## [Entries supplied]
☆ ☆ ☆ ☆ ☆ ☆ ☆

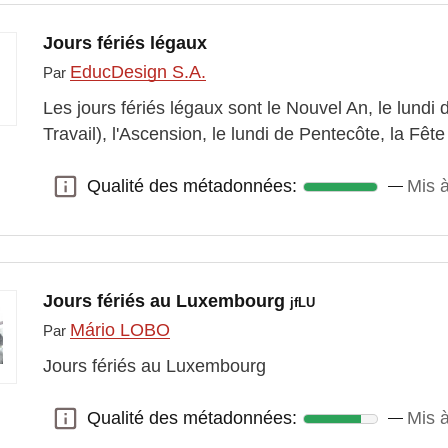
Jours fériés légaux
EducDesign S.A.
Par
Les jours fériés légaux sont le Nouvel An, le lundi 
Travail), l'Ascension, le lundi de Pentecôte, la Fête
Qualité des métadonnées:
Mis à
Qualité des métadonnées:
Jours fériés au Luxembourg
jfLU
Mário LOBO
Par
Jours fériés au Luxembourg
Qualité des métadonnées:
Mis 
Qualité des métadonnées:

☆ ☆ ☆ ☆ ☆ ☆ ☆

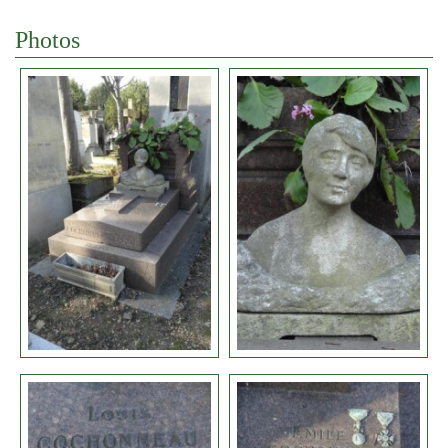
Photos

☆ ☆ ☆ ☆ ☆ ☆ ☆

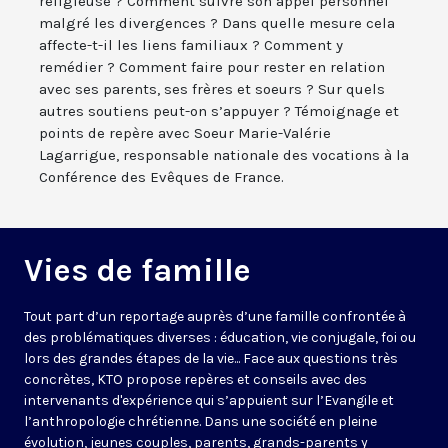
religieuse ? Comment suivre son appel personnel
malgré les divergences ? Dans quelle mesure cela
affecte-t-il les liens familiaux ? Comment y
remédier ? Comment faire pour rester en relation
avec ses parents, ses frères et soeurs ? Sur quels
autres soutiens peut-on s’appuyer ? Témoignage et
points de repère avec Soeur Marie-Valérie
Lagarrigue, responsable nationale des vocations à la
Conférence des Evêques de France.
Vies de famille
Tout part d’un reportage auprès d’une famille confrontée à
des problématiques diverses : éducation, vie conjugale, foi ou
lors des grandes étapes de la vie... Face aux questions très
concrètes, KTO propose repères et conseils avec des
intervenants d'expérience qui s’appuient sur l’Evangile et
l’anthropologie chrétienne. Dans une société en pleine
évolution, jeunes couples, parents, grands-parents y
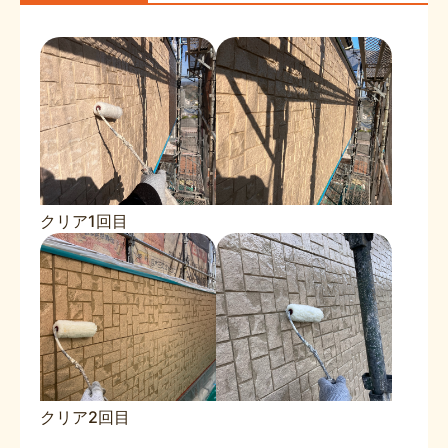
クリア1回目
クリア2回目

☆ ☆ ☆ ☆ ☆ ☆ ☆

## [Problem]
Extract all lines of the records above that include "avec".

## [Response to the task]
avec ses parents, ses frères et soeurs ? Sur quels
points de repère avec Soeur Marie-Valérie
concrètes, KTO propose repères et conseils avec des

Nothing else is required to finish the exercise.